De regering lijkt echter te vergeten dat de essentiële functie van het recht sociale vrede is. De regering kan niet tolereren dat een situatie met rechtsgevolgen voor onbepaalde tijd open blijft en onderwerp is van eindeloze discussies of geschillen, op straffe van het in gevaar brengen van de rechtszekerheid. Zonder verjaringsregels zouden de rechten en verplichtingen van elke partij in onzekerheid verkeren. Bovendien leidt het verstrijken van de tijd tot verlies van bewijsmateriaal: het geheugen vervaagt, fotokopieën worden gewist, papier wordt vernietigd, enz.

De verlenging van de verjaringstermijnen is dus in strijd met het zekerheidsbeginsel. Langere termijnen voor onderzoek en fiscale administratie verlengen de situatie van onzekerheid voor de belastingplichtigen, een situatie die nog wordt verergerd door de grote achterstand bij de fiscale rechtbanken, inzonderheid in Brussel.
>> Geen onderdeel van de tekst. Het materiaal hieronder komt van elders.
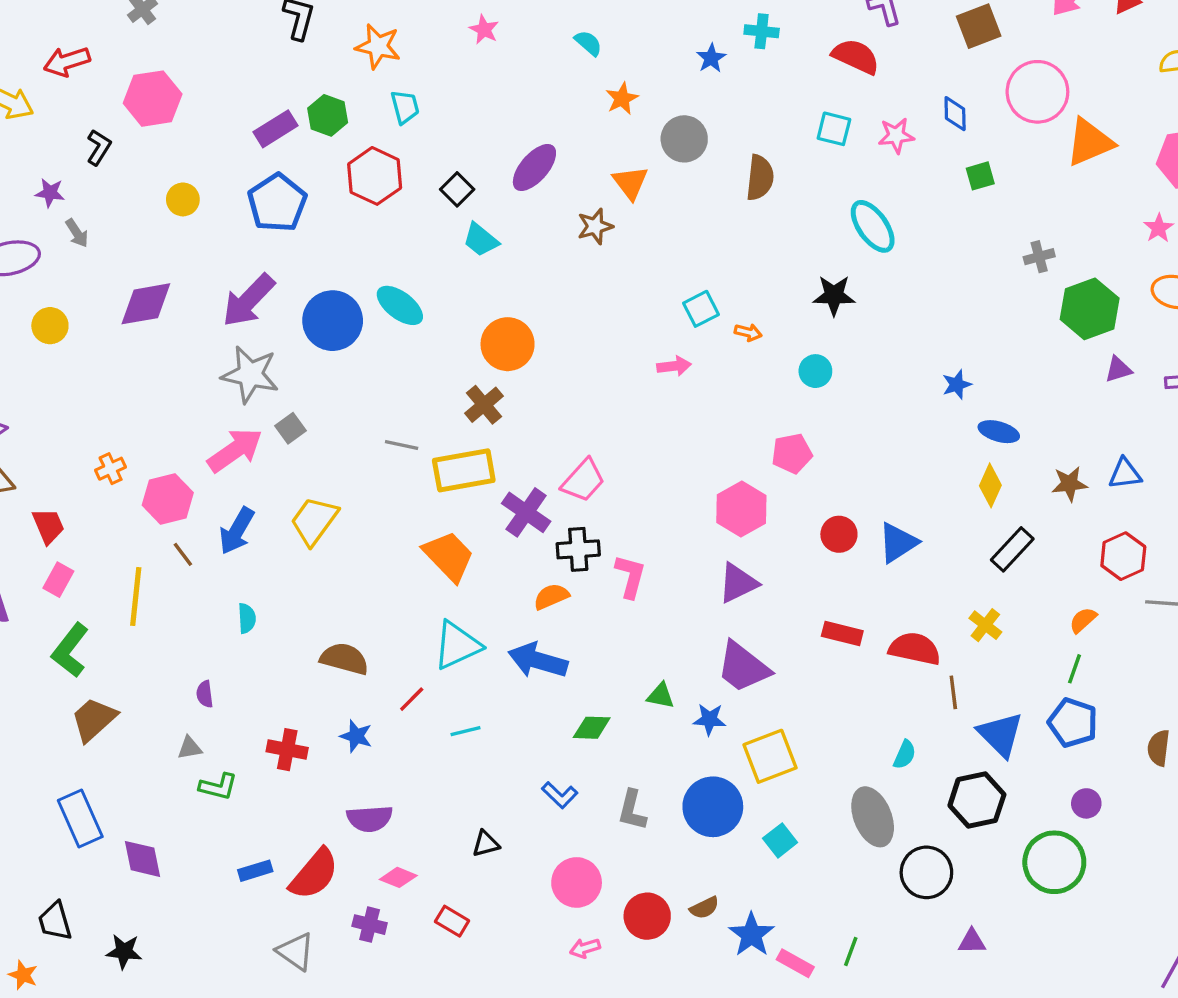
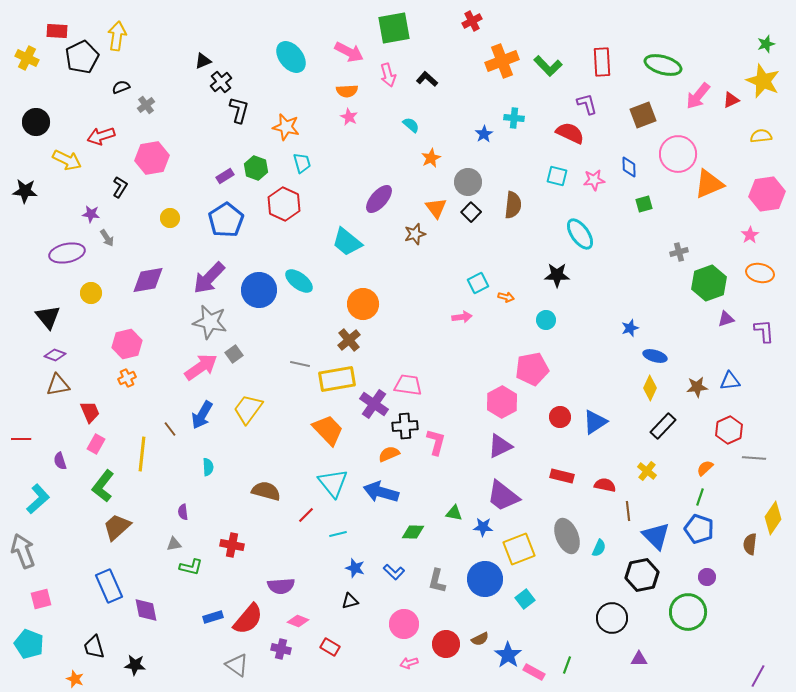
purple rectangle: (275, 129) -> (225, 176), size x0.7
black square: (457, 189) -> (471, 212), moved
cyan trapezoid: (481, 240) -> (347, 242), size x1.4
pink pentagon: (792, 453) -> (532, 369), size x1.4
pink trapezoid: (583, 480) -> (408, 385), turned -124
pink hexagon: (168, 499) -> (127, 344), moved
cyan triangle: (457, 645) -> (333, 483), turned -44
red semicircle: (915, 649) -> (605, 485), size x0.7
blue star: (356, 736) -> (355, 568), moved
gray ellipse: (873, 817) -> (567, 536), moved

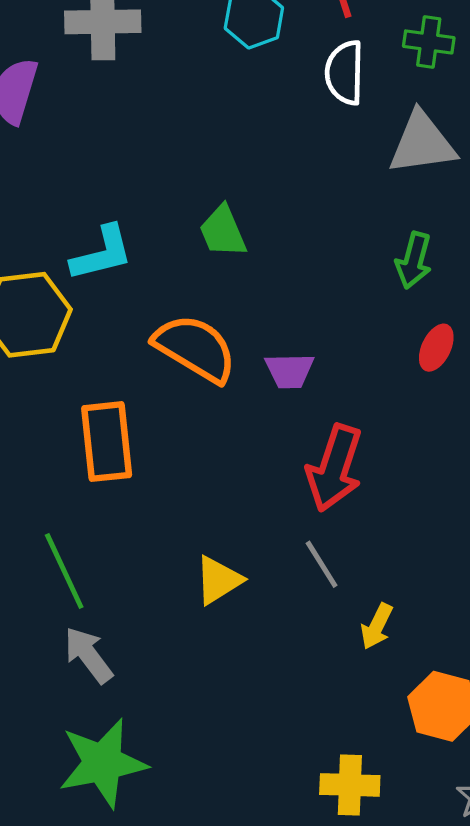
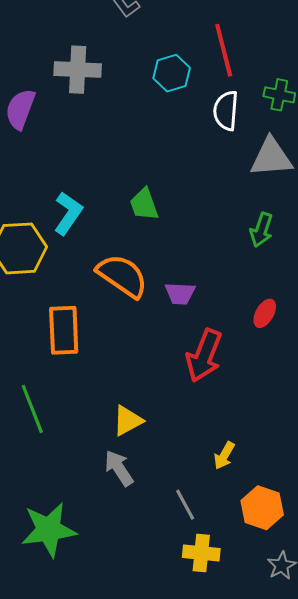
cyan L-shape: (102, 253) -> (68, 213), turned -45
red ellipse: (436, 348) -> (265, 313), moved
gray line: (322, 564) -> (185, 505), moved
gray arrow: (88, 655) -> (119, 468), moved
Het is dus niet zeker of de door de regering nagestreefde efficiëntiedoelstellingen zullen worden bereikt door de verlenging van de onderzoeks- en aanslagtermijnen.

2. Sancties

Wanneer een belastingplichtige weigert mee te werken aan een administratief onderzoek, kan de fiscale administratie een boete opleggen, maar hem niet dwingen aan een verplichting tot medewerking te voldoen.
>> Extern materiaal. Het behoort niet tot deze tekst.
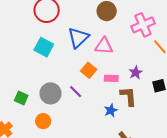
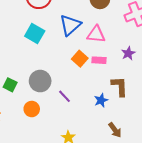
purple star: (136, 73) -> (128, 53), moved
pink rectangle: (111, 78) -> (99, 60), moved
purple line: (76, 92) -> (64, 96), moved

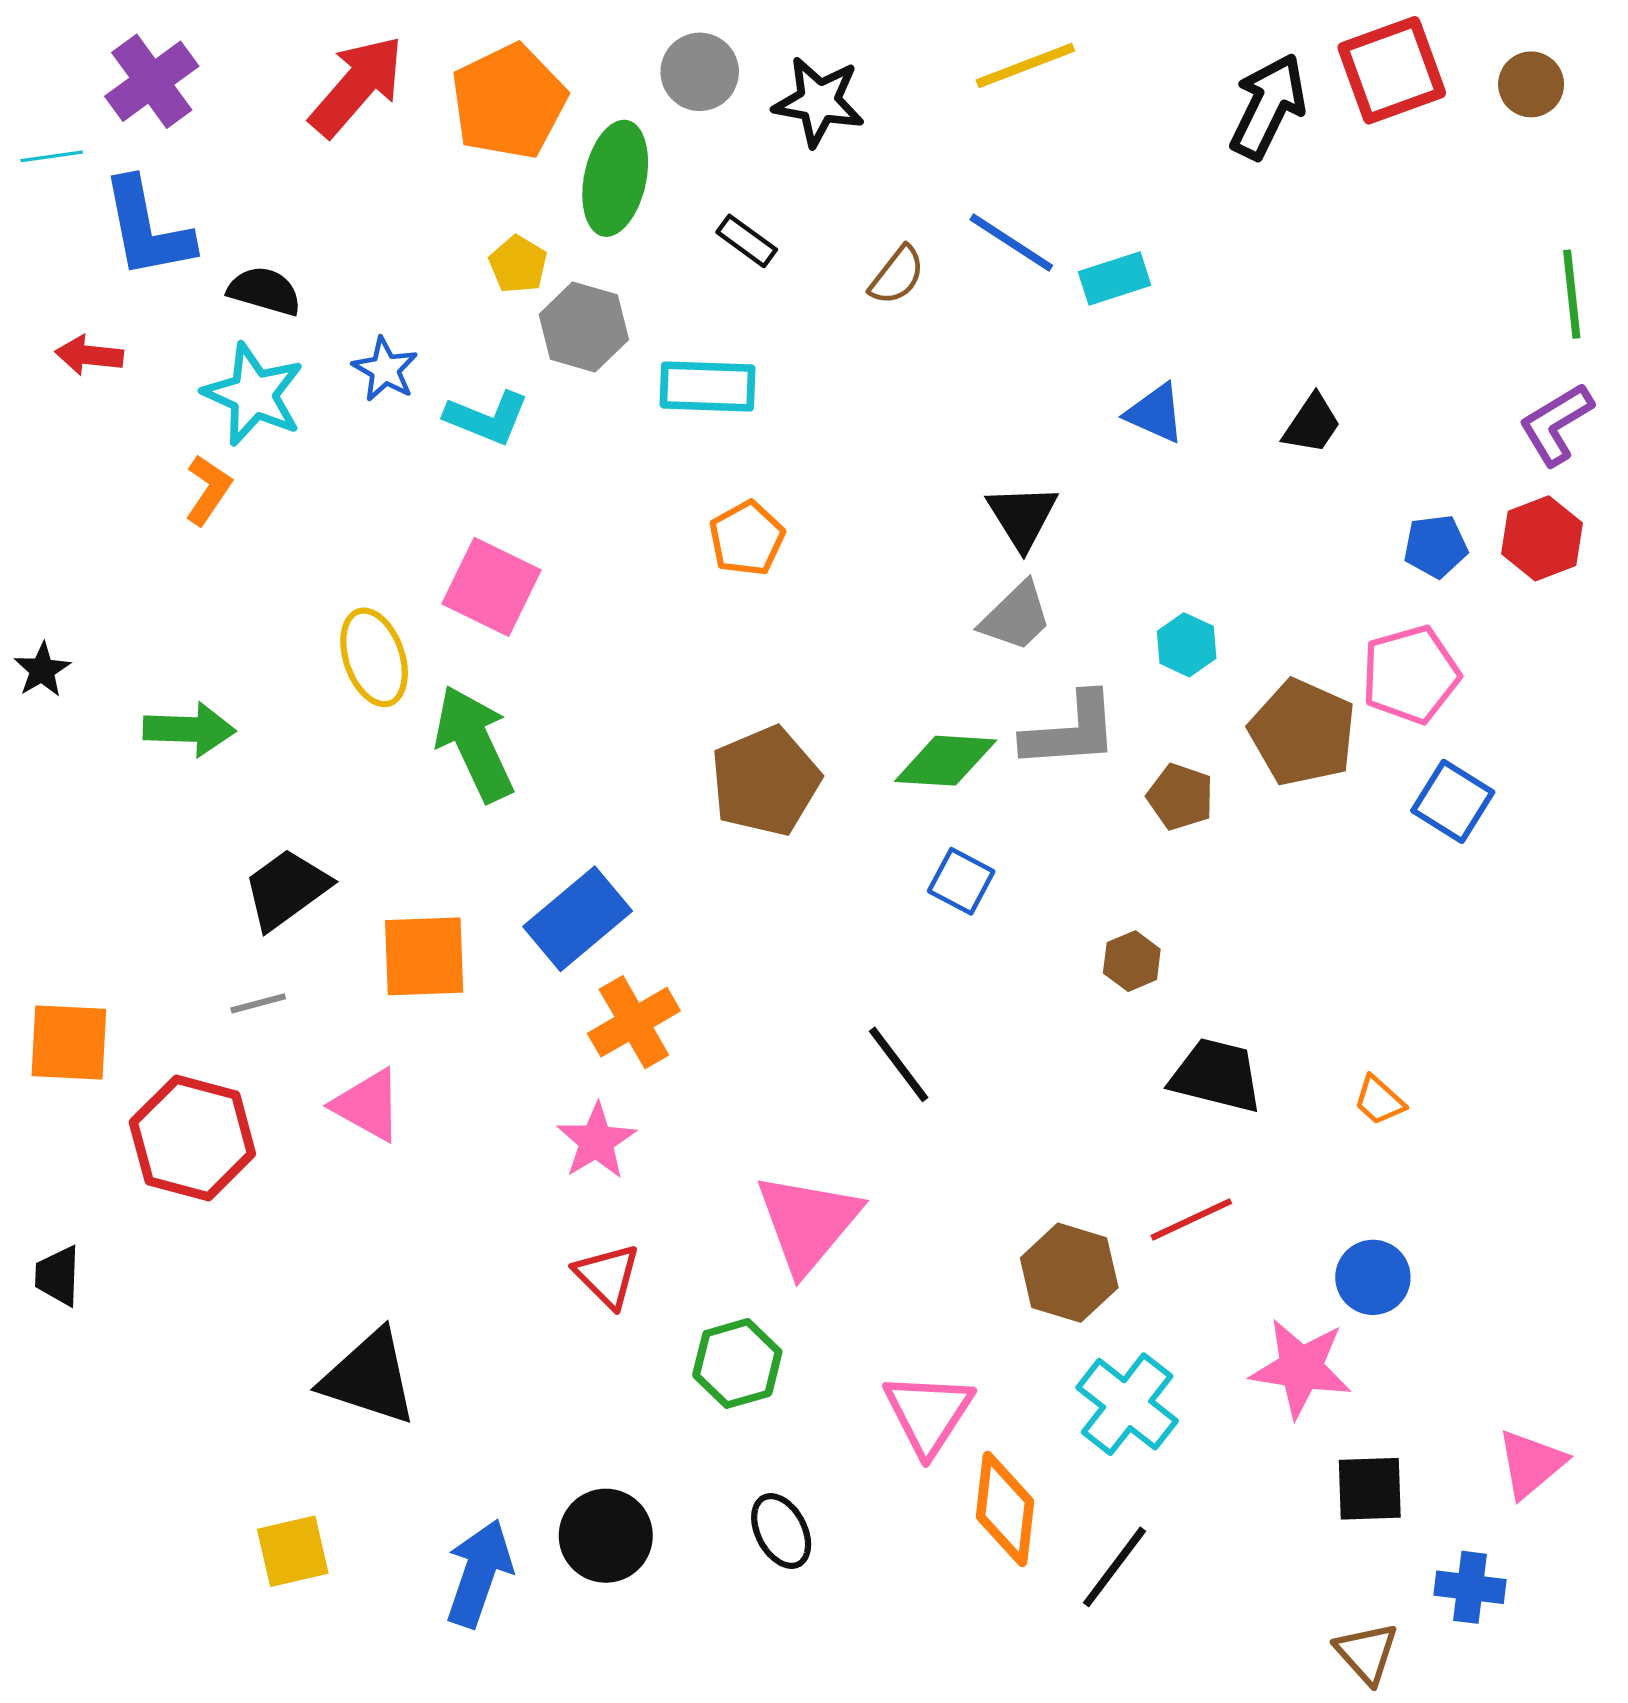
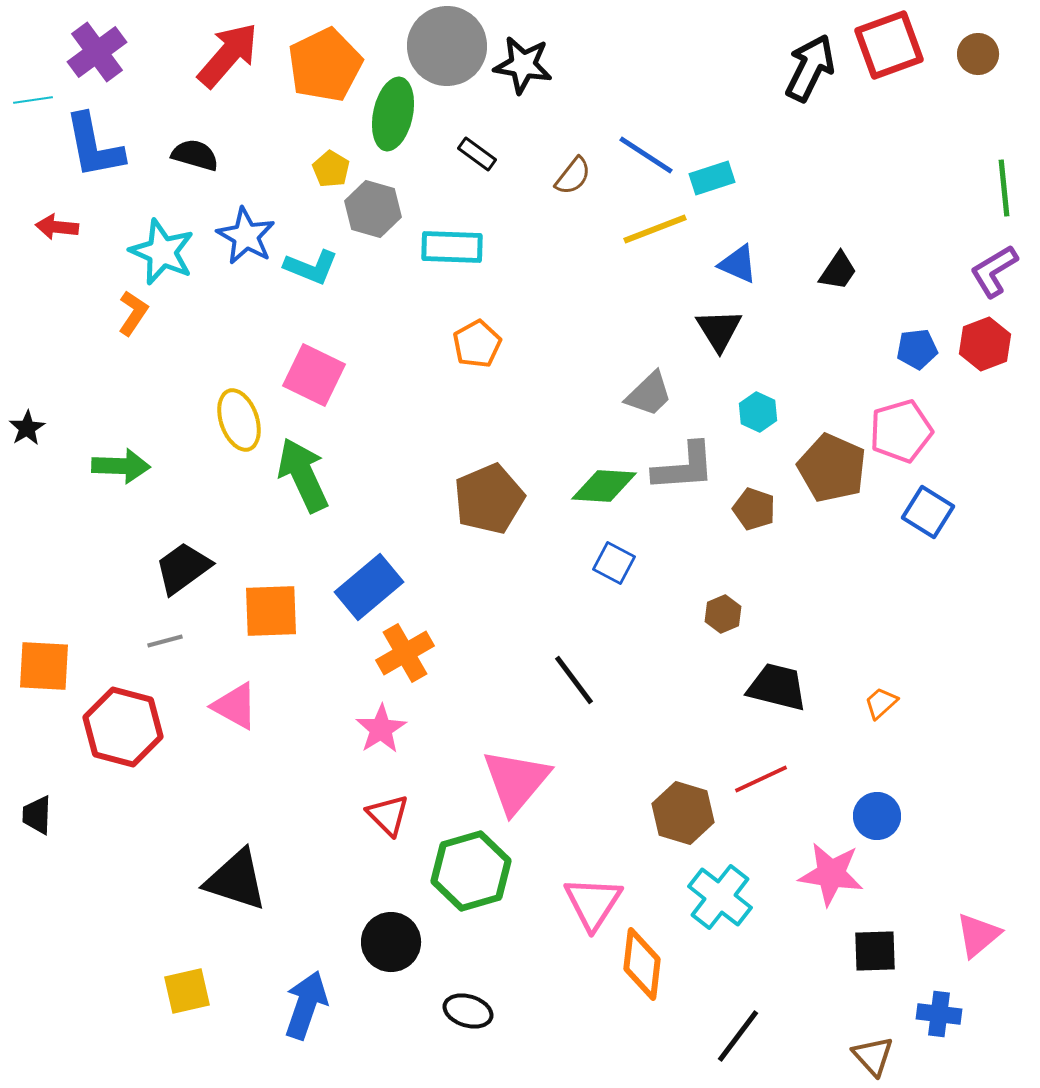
yellow line: (1025, 66) -> (655, 229), moved
gray circle: (700, 72) -> (447, 46), size x1.6
black semicircle: (264, 291) -> (195, 155), moved
blue star: (385, 369) -> (246, 236), size x1.4
black triangle: (1022, 516) -> (719, 330), moved
orange trapezoid: (1379, 1100) -> (881, 703), turned 96
green hexagon: (737, 1363) -> (471, 871), size x1.4
black ellipse: (781, 1531) -> (468, 1011), moved, turned -45
black circle: (606, 1536) -> (391, 942), moved
black line: (1115, 1567) -> (738, 1036), moved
De nieuwe bepaling voorziet in de mogelijkheid voor de fiscale administratie om de rechter te verzoeken de belastingplichtige tot betaling van een dwangsom te veroordelen wanneer de belastingplichtige de uitoefening van de onderzoeksbevoegdheden belemmert.

In dat geval zal de administratie het bewijs moeten leveren van een weigering om mee te werken.

De voorwaarden van de dwangsommen worden vastgesteld overeenkomstig de regels van het Gerechtelijk Wetboek.

Het geding zal worden ingesteld bij de fiscale rechter, die uitspraak zal doen zoals in een kortgeding.

3. Toegang van de fiscale administratie tot informatie die aan buitenlandse overheidsdiensten is verstrekt

In het kader van de Common Reporting Standard is de Belgische fiscale administratie gemachtigd door banken verstrekte gegevens door te geven aan partnerlanden. Er was echter niet voorzien dat de Belgische fiscale administratie de aldus verkregen informatie zou kunnen gebruiken in het kader van een fiscale controle of belastinginning. Met de aanneming van de wet van 20 november 2022 is dat nu gebeurd en zal de Belgische belastingdienst deze informatie kunnen gebruiken bij de uitoefening van haar taken.